Financial and technical support provided by Syngenta Crop Protection, Dow AgroSciences, Bayer CropScience, DuPont Crop Protection, and Monsanto are helping African farmers to prevent weeds from reducing their crop yields. The companies also give product samples for use in 50 demonstration plots in Kenya and Malawi, located just outside dealerships where farmers will see them when they buy seeds or other crop inputs.
Washington, US-based CropLife Foundation (CLF), which was created in 2001 to promote and advance sustainable agriculture and the environmentally sound use of crop protection products and bioengineered agriculture, working in partnership with CNFA, a Washington-based enterprise development organization non-profit, is launching the demonstration project aimed at helping African farmers learn how to replace manual labor with chemical weed control and showing the potential of herbicides to produce higher crop yields, and generate higher income. CNFA is utilizing its network of 1,500 agrodealers in Africa for the demonstration.?
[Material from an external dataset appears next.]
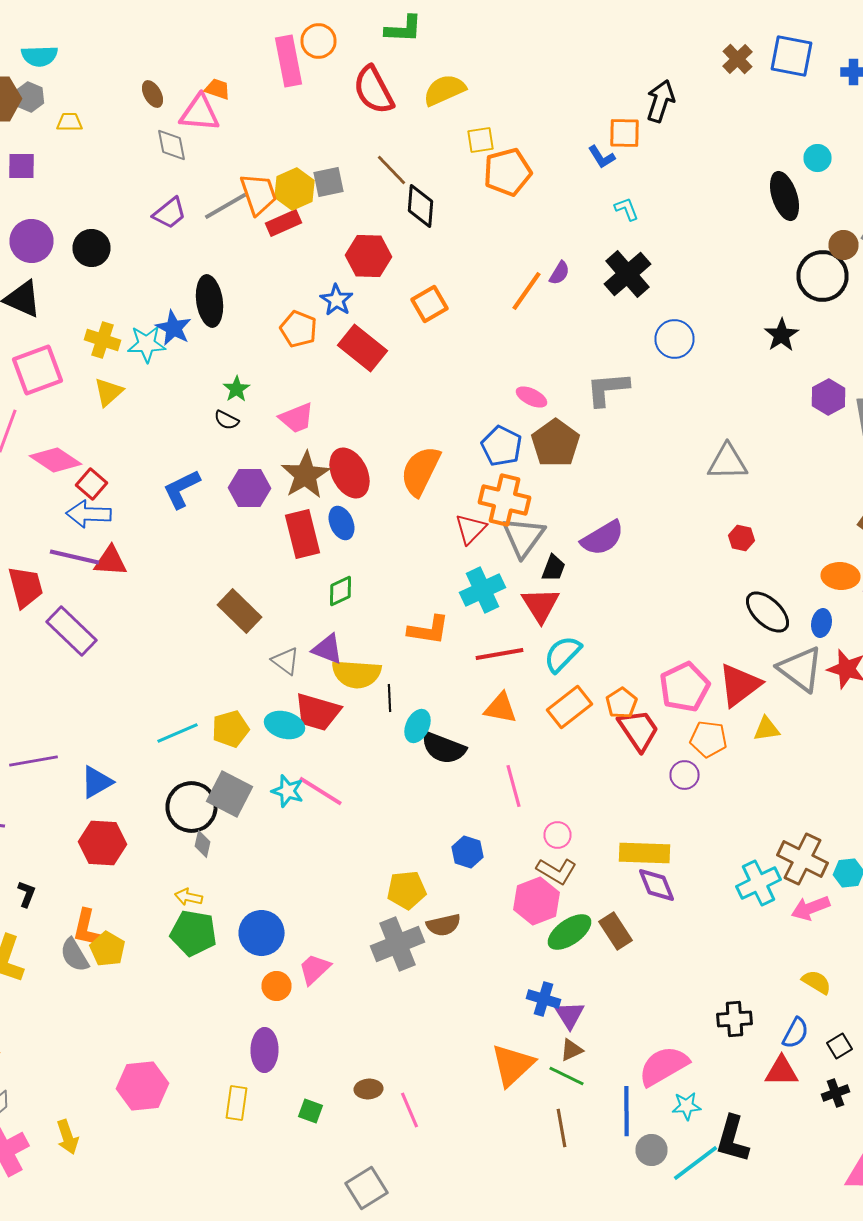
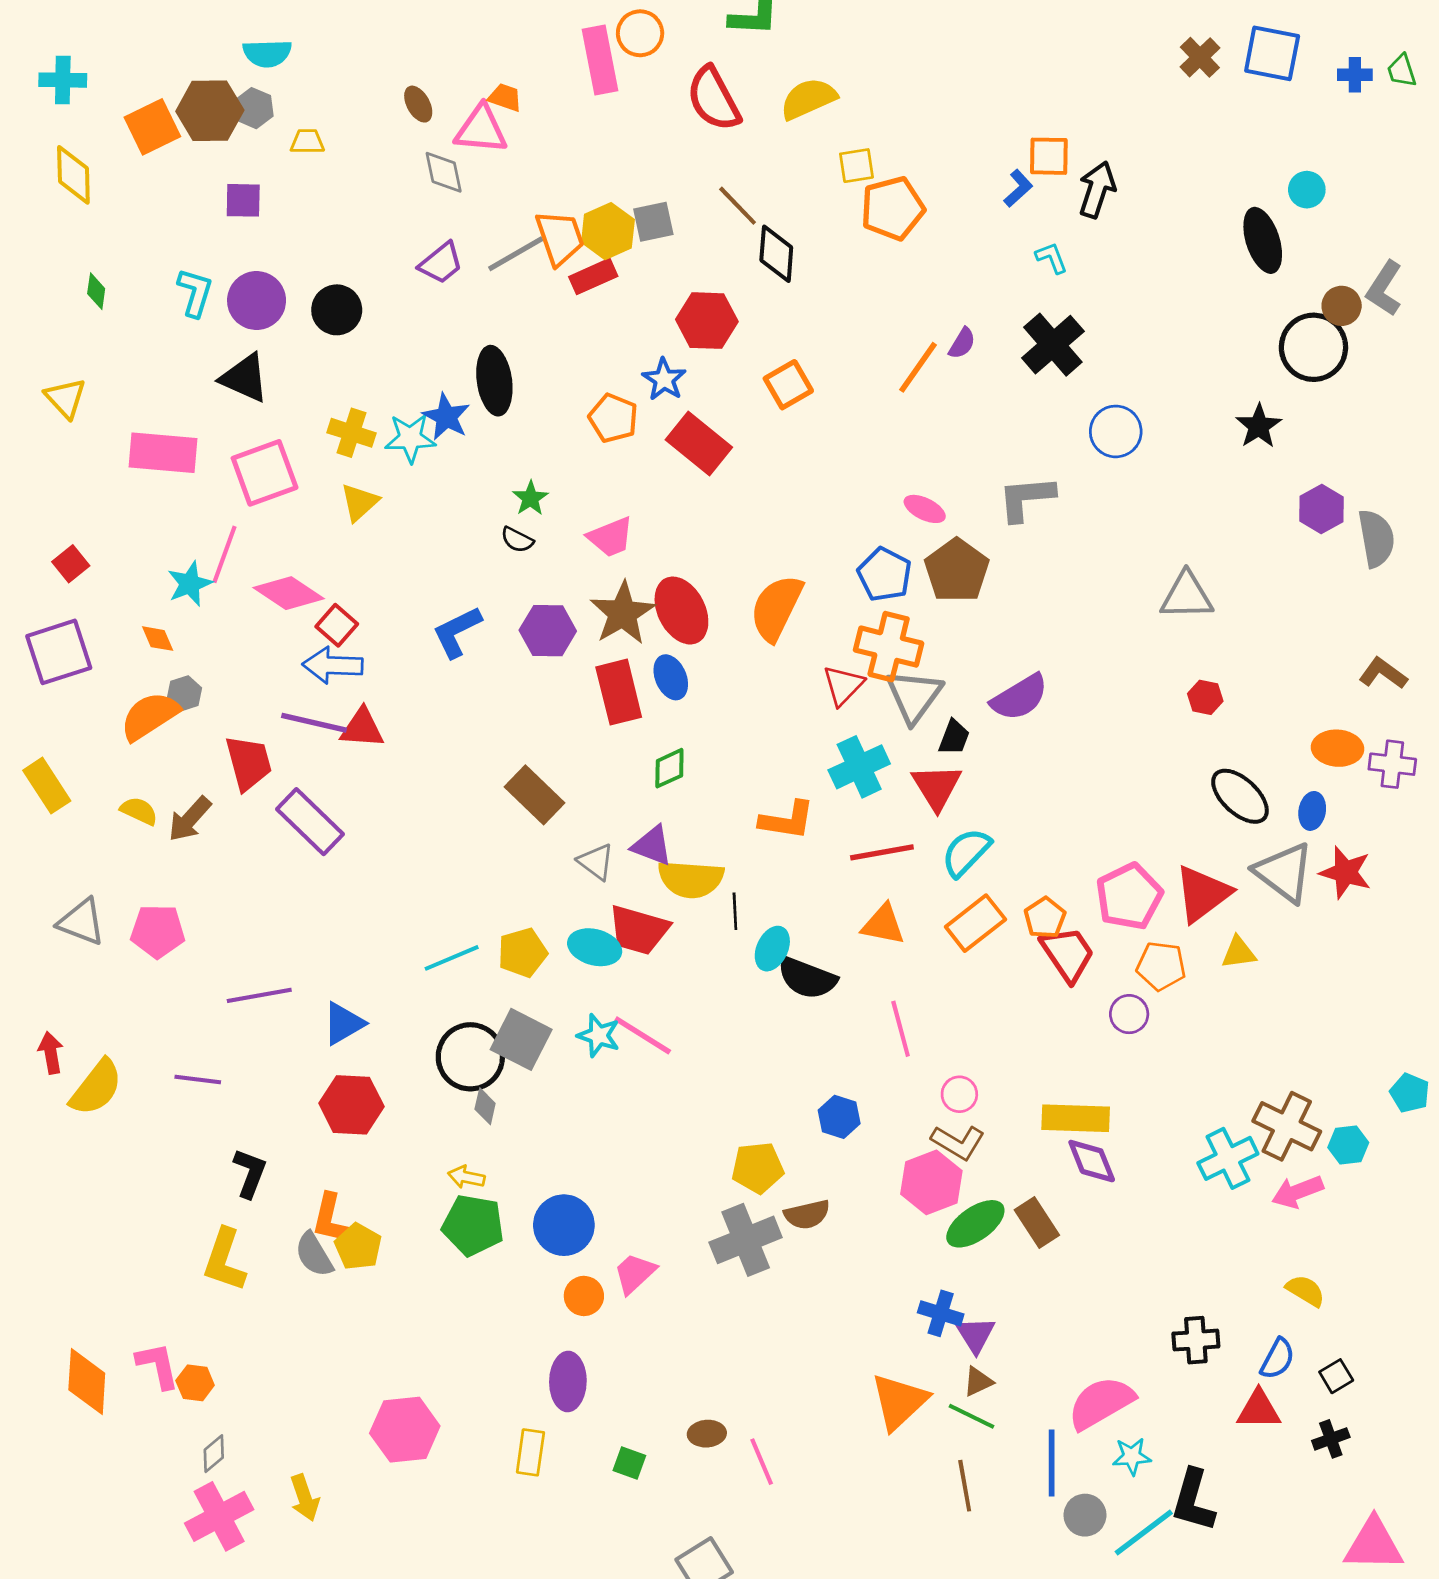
black arrow: (660, 101) -> (1097, 190), moved
blue L-shape: (602, 157) -> (1018, 188), turned -100
black L-shape: (26, 894) -> (250, 1173), size x1.4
Chairman Jay Vroom and other CLF representatives announced the project at the World Food Prize Symposium in Des Moines, Iowa, US in mid-October. The World Food Prize was begun by Nobel Prize Laureate Norman Borlaug, an Iowa native who is credited with saving hundreds of millions of people from starvation by improving plant genetics. Borlaug said he has found weed control to be one of the most limiting factors affecting crop production in Africa and in most developing countries. “Many times you will hear a farmer say he cannot grow any more corn, wheat, or sorghum because he has to spend so much time controlling weeds on his acreage,” says Borlaug. “This severely limits how those farmers view increased crop and food production.”
According to studies conducted by university agronomists in Africa, farmers can spend more than 100 hours per hectare preparing weed-infested land for planting, with as many as 200 hours required for hand-hoeing weeds from growing crops. Even then, farmers still lose 25% to 100% of their crop yields to competition from weeds. Some farmers also limit the amount of crop nutrients they apply because they’re also fertilizing the weeds, making them even more difficult to chop out.?
“If the Kenya-Malawi demonstrations are as successful as we believe they will be, we will be seeking support from major funding organizations to expand the crop technology concept to all the 1,500-plus agrodealers in our African network,” said CNFA President John Costello. “These dealers provide planting advice and crop inputs to millions of African farmers.”